Rapat Paripurna ini digelar di Ruang Sidang DPRD Barru dan dipimpin oleh Ketua DPRD dan dihadiri Wakil Ketua dan Anggota DPRD Barru, Pabung Kodim 1405 Parepare, Kasi TU Kemenag Barru, Para Staf Ahli Bupati, Asisten Setda Barru, Para Pimpinan OPD, Para Kabag Lingkup Setda Barru, Sekwan dan Para Kabag Lingkup Setwan Barru, Para Staf Ahli DPRD, Para Camat, Para Lurah dan Kepala Desa.
Rapat Paripurna ini diawali dengan Penyampaian Akhir Fraksi DPRD terhadap 2 Ranperda ini dengan beberapa catatan untuk menjadi perhatian pihak eksekutif.
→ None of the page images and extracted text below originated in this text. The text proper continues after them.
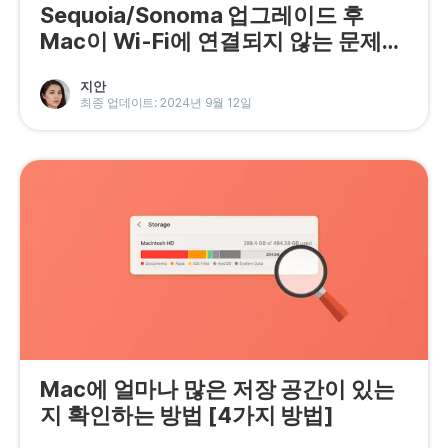
Sequoia/Sonoma 업그레이드 후
Mac이 Wi-Fi에 연결되지 않는 문제를
해결하는 10가지 방법
지안
최종 업데이트: 2024년 9월 12일
Mac에 얼마나 많은 저장 공간이 있는
지 확인하는 방법 [4가지 방법]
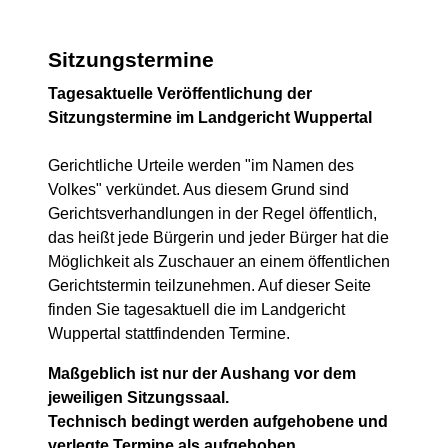
Sitzungstermine
Tagesaktuelle Veröffentlichung der
Sitzungstermine im Landgericht Wuppertal
Gerichtliche Urteile werden "im Namen des
Volkes" verkündet. Aus diesem Grund sind
Gerichtsverhandlungen in der Regel öffentlich,
das heißt jede Bürgerin und jeder Bürger hat die
Möglichkeit als Zuschauer an einem öffentlichen
Gerichtstermin teilzunehmen. Auf dieser Seite
finden Sie tagesaktuell die im Landgericht
Wuppertal stattfindenden Termine.
Maßgeblich ist nur der Aushang vor dem
jeweiligen Sitzungssaal.
Technisch bedingt werden aufgehobene und
verlegte Termine als aufgehoben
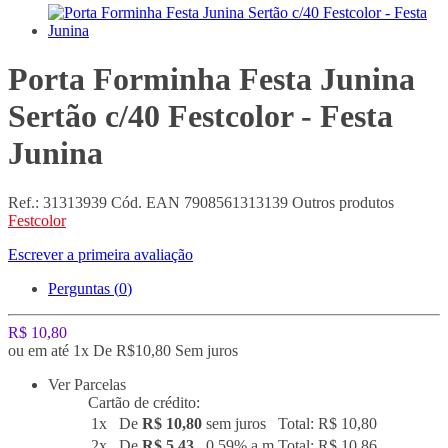
Porta Forminha Festa Junina
Sertão c/40 Festcolor - Festa
Junina
Ref.:
31313939
Cód. EAN
7908561313139
Outros produtos
Festcolor
Escrever a primeira avaliação
Perguntas (
0
)
R$ 10,80
ou em até 1x De R$10,80 Sem juros
Ver Parcelas
Cartão de crédito:
1x
De
R$ 10,80
sem juros
Total: R$ 10,80
2x
De
R$ 5,43
0,59% a.m
Total: R$ 10,86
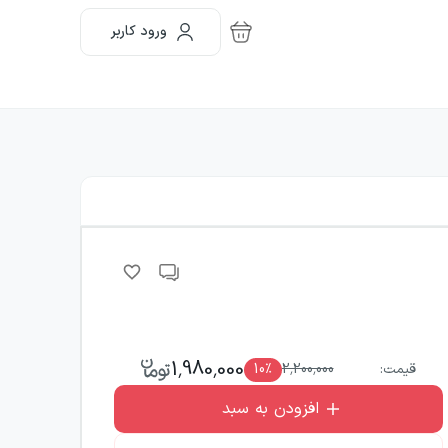
ورود کاربر
1,980,000
قیمت:
2,200,000
٪
10
افزودن به سبد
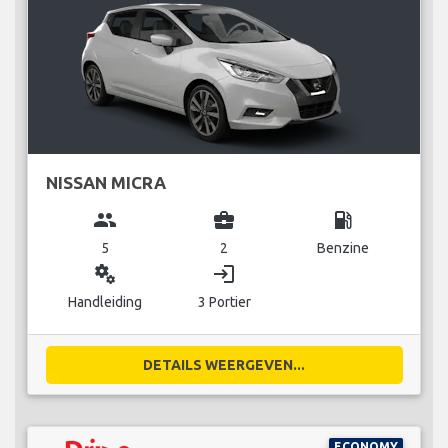
NISSAN MICRA
group
business_center
local_gas_station
5
2
Benzine
miscellaneous_services
login
Handleiding
3 Portier
DETAILS WEERGEVEN...
ECONOMY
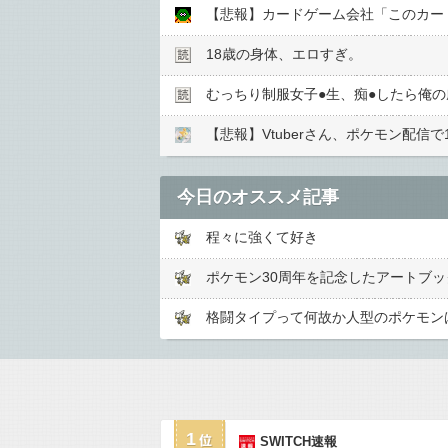
【悲報】カードゲーム会社「このカー
18歳の身体、エロすぎ。
むっちり制服女子●︎生、痴●︎したら俺
【悲報】Vtuberさん、ポケモン配
今日のオススメ記事
程々に強くて好き
ポケモン30周年を記念したアートブ
格闘タイプって何故か人型のポケモン
1
SWITCH速報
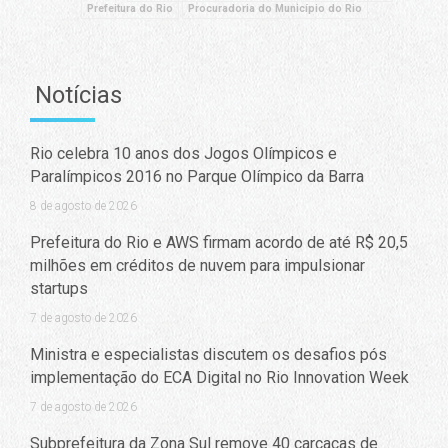
Prefeitura do Rio
Procuradoria do Município do Rio
Notícias
Rio celebra 10 anos dos Jogos Olímpicos e
Paralímpicos 2016 no Parque Olímpico da Barra
8 de agosto de 2026
Prefeitura do Rio e AWS firmam acordo de até R$ 20,5
milhões em créditos de nuvem para impulsionar
startups
7 de agosto de 2026
Ministra e especialistas discutem os desafios pós
implementação do ECA Digital no Rio Innovation Week
7 de agosto de 2026
Subprefeitura da Zona Sul remove 40 carcaças de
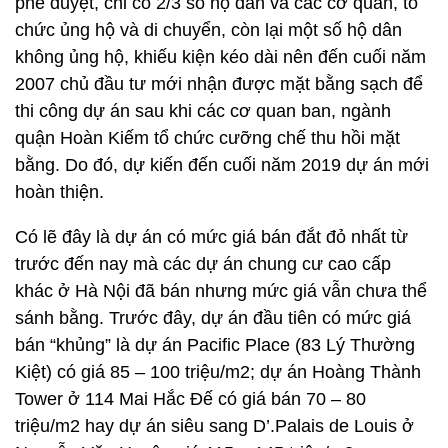
phê duyệt, chỉ có 2/3 số hộ dân và các cơ quan, tổ
chức ủng hộ và di chuyển, còn lại một số hộ dân
không ủng hộ, khiếu kiện kéo dài nên đến cuối năm
2007 chủ đầu tư mới nhận được mặt bằng sạch để
thi công dự án sau khi các cơ quan ban, ngành
quận Hoàn Kiếm tổ chức cưỡng chế thu hồi mặt
bằng. Do đó, dự kiến đến cuối năm 2019 dự án mới
hoàn thiện.
Có lẽ đây là dự án có mức giá bán đắt đỏ nhất từ
trước đến nay mà các dự án chung cư cao cấp
khác ở Hà Nội đã bán nhưng mức giá vẫn chưa thể
sánh bằng. Trước đây, dự án đầu tiên có mức giá
bán “khủng” là dự án Pacific Place (83 Lý Thường
Kiệt) có giá 85 – 100 triệu/m2; dự án Hoàng Thành
Tower ở 114 Mai Hắc Đế có giá bán 70 – 80
triệu/m2 hay dự án siêu sang D’.Palais de Louis ở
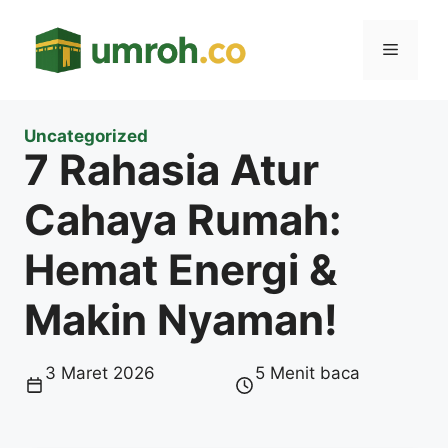
Langsung
ke
Menu
isi
Uncategorized
7 Rahasia Atur
Cahaya Rumah:
Hemat Energi &
Makin Nyaman!
3 Maret 2026
5 Menit baca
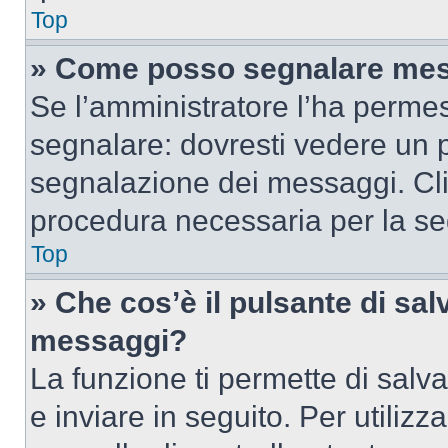
Top
» Come posso segnalare mes
Se l’amministratore l’ha perme
segnalare: dovresti vedere un p
segnalazione dei messaggi. Clic
procedura necessaria per la s
Top
» Che cos’è il pulsante di salv
messaggi?
La funzione ti permette di sal
e inviare in seguito. Per utilizz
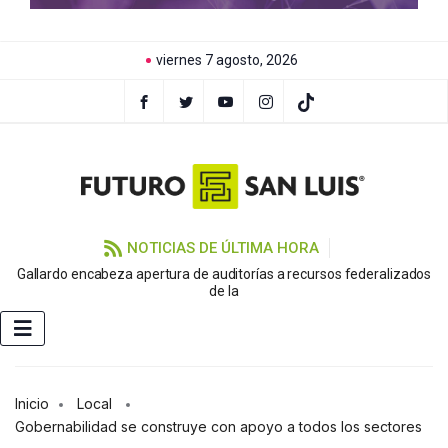
viernes 7 agosto, 2026
NOTICIAS DE ÚLTIMA HORA
Gallardo encabeza apertura de auditorías a recursos federalizados
de la
Inicio
Local
Gobernabilidad se construye con apoyo a todos los sectores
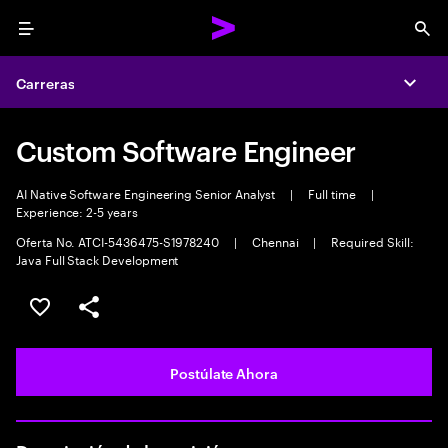
Menu
Sea
Carreras
Expa
Custom Software Engineer
AI Native Software Engineering Senior Analyst
|
Full time
|
Experience: 2-5 years
Oferta No. ATCI-5436475-S1978240
|
Chennai
|
Required Skill:
Java Full Stack Development
Guardar este empleo
Compartir este empleo
Postúlate Ahora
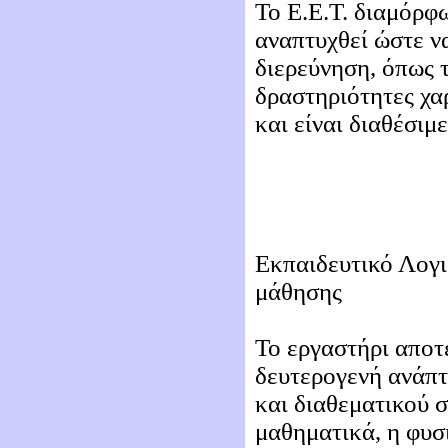
Το Ε.Ε.Τ. διαμόρφ
αναπτυχθεί ώστε ν
διερεύνηση, όπως τ
δραστηριότητες χα
και είναι διαθέσιμ
Εκπαιδευτικό Λογι
μάθησης
Το εργαστήρι αποτε
δευτερογενή ανάπτ
και διαθεματικού 
μαθηματικά, η φυσι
Penyampaian fraksi dibacakan oleh Fraksi Gerindra Aliffandy Aska, mengatakan terkait konsesi pengelolaan pelabuhan yang oleh Kementerian Perhubungan melalui Direktorat Jenderal Kepelabuhanan sudah memberikan kontrak selama 50 tahun ke Pelindo.
Hal ini melalui rapat kerja dengan Kementerian Perhubungan beberapa waktu yang lalu telah disampaikan dengan tegas bahwa hal ini tidak adil.
Harus di koreksi agar hak-hak pengelolaan dapat kita raih kembali, untuk itu DPRD Barru meminta ruang agar hal ini dapat kembali di bicarakan pada tingkat koordinasi yang lebih tinggi.
Dalam hal ini melalui forum RDP di DPR RI, dengan ini Pemerintah melalui Bagian Ekonomi supaya menindaklanjuti hal ini dengan serius.(*)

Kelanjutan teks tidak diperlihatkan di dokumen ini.